[MATERIAL TO PROCESS — start]

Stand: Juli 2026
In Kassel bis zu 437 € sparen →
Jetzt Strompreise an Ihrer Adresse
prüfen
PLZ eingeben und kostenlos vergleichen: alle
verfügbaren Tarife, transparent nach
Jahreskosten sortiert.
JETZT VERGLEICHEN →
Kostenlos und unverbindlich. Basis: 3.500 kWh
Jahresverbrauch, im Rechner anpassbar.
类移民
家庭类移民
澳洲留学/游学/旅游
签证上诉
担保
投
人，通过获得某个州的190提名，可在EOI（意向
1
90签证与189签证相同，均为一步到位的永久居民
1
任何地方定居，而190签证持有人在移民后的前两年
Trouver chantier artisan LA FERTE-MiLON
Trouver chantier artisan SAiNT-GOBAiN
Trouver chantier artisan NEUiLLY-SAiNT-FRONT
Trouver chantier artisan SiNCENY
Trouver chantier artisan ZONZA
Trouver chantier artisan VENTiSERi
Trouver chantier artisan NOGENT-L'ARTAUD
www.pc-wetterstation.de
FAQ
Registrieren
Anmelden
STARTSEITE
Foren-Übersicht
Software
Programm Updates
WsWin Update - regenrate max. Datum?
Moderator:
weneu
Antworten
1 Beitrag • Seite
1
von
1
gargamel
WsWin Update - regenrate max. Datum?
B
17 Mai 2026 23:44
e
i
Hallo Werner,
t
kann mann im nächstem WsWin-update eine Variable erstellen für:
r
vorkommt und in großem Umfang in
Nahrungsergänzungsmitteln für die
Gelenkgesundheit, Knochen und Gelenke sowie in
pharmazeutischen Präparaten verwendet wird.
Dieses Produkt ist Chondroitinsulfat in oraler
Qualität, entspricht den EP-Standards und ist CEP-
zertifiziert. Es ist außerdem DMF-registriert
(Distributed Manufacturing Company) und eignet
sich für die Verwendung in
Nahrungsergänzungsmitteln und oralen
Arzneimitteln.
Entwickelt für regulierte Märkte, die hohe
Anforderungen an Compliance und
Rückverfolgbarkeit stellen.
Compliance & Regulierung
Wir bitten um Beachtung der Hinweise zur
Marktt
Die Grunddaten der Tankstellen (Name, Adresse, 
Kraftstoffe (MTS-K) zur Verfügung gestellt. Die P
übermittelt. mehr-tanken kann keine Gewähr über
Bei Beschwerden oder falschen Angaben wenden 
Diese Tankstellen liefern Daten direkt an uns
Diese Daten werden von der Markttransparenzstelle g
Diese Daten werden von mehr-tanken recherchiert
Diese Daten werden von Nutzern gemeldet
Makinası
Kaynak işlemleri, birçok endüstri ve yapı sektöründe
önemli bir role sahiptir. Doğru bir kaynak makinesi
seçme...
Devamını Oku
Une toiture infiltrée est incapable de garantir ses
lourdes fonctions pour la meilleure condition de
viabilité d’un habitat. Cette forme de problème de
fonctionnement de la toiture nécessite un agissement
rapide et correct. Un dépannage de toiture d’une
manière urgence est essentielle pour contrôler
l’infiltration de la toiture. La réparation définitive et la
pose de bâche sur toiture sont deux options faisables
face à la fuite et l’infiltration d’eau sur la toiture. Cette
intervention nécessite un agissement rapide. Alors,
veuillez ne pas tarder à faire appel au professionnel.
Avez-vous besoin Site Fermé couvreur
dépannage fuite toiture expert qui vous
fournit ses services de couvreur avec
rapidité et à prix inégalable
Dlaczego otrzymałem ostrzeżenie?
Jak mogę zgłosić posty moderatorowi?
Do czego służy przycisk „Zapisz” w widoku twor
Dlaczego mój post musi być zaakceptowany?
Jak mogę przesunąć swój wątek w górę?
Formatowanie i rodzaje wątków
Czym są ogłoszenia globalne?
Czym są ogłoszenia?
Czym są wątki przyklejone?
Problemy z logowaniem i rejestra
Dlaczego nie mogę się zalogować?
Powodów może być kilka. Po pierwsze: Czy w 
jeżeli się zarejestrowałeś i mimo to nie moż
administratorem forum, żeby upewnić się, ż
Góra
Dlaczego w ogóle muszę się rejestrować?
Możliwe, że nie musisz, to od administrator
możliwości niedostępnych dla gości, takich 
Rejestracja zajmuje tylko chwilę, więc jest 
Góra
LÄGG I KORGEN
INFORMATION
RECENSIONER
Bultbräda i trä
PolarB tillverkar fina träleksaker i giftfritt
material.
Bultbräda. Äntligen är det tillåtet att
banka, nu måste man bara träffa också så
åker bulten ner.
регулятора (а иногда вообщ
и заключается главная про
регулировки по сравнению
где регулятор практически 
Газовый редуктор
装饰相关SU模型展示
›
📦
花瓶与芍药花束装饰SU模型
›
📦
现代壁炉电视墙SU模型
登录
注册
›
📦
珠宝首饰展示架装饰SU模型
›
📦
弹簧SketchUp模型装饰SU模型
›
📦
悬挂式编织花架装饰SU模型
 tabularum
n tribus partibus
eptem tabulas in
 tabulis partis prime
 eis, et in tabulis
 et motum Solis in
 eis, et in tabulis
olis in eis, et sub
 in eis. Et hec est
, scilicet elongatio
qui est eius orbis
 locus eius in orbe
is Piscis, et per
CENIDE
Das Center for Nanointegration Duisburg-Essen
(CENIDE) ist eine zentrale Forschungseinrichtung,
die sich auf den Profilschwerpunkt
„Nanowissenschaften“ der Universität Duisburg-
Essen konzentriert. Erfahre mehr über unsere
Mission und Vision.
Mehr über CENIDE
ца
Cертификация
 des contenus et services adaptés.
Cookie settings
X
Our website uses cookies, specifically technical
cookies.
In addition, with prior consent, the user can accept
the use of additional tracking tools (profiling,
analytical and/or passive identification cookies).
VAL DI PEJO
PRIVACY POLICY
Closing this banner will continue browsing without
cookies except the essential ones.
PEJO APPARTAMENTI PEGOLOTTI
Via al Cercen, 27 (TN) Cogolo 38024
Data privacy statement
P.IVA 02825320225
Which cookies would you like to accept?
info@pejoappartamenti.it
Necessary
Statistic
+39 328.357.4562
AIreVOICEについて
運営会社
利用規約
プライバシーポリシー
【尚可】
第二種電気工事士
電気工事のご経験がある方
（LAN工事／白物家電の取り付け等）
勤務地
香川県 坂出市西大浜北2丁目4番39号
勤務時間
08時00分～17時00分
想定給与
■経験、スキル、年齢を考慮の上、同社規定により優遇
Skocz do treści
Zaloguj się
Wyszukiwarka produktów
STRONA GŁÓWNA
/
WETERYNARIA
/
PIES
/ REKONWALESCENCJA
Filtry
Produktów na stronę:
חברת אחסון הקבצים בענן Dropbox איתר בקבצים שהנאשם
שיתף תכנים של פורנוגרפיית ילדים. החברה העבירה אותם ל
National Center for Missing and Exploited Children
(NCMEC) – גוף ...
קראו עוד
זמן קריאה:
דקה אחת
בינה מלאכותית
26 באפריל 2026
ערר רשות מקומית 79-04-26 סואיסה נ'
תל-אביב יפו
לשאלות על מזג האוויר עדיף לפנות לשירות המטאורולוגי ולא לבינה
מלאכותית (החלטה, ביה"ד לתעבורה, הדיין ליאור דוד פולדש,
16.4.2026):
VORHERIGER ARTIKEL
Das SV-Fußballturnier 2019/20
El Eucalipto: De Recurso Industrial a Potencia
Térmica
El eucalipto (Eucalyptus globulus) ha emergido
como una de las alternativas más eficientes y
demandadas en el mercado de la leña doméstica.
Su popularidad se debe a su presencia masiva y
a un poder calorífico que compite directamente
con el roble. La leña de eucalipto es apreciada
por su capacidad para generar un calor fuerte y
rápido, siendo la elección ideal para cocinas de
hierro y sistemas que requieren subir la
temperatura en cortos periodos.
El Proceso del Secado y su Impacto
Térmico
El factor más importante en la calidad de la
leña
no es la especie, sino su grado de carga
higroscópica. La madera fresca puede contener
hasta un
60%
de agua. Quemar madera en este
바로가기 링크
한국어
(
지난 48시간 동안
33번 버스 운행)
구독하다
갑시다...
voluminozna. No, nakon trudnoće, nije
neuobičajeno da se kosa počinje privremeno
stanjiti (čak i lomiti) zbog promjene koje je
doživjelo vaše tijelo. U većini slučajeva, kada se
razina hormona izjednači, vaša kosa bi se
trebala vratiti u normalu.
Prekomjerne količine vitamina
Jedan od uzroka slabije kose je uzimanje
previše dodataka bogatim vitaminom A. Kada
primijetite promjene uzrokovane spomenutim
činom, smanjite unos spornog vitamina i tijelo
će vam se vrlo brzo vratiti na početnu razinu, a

[MATERIAL TO PROCESS — finish]

EXERCISE REQUIREMENTS: With "Dlaczego" as the string to match, show every line of the entries above that has it.

SOLUTION TO THE EXERCISE:
Dlaczego otrzymałem ostrzeżenie?
Dlaczego mój post musi być zaakceptowany?
Dlaczego nie mogę się zalogować?
Dlaczego w ogóle muszę się rejestrować?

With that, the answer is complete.